Set down each of the records below exactly as it reads. No pictures go into the copy.

%%

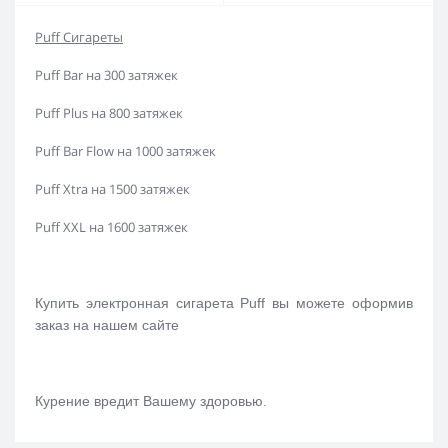
Puff Сигареты
Puff Bar на 300 затяжек
Puff Plus на 800 затяжек
Puff Bar Flow на 1000 затяжек
Puff Xtra на 1500 затяжек
Puff XXL на 1600 затяжек
Купить электронная сигарета Puff вы можете оформив
заказ на нашем сайте
Курение вредит Вашему здоровью.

%%

→ RESULT FOR THIS TASK
Puff Сигареты
Puff Bar на 300 затяжек
Puff Plus на 800 затяжек
Puff Bar Flow на 1000 затяжек
Puff Xtra на 1500 затяжек
Puff XXL на 1600 затяжек
Купить электронная сигарета Puff вы можете оформив
заказ на нашем сайте
Курение вредит Вашему здоровью.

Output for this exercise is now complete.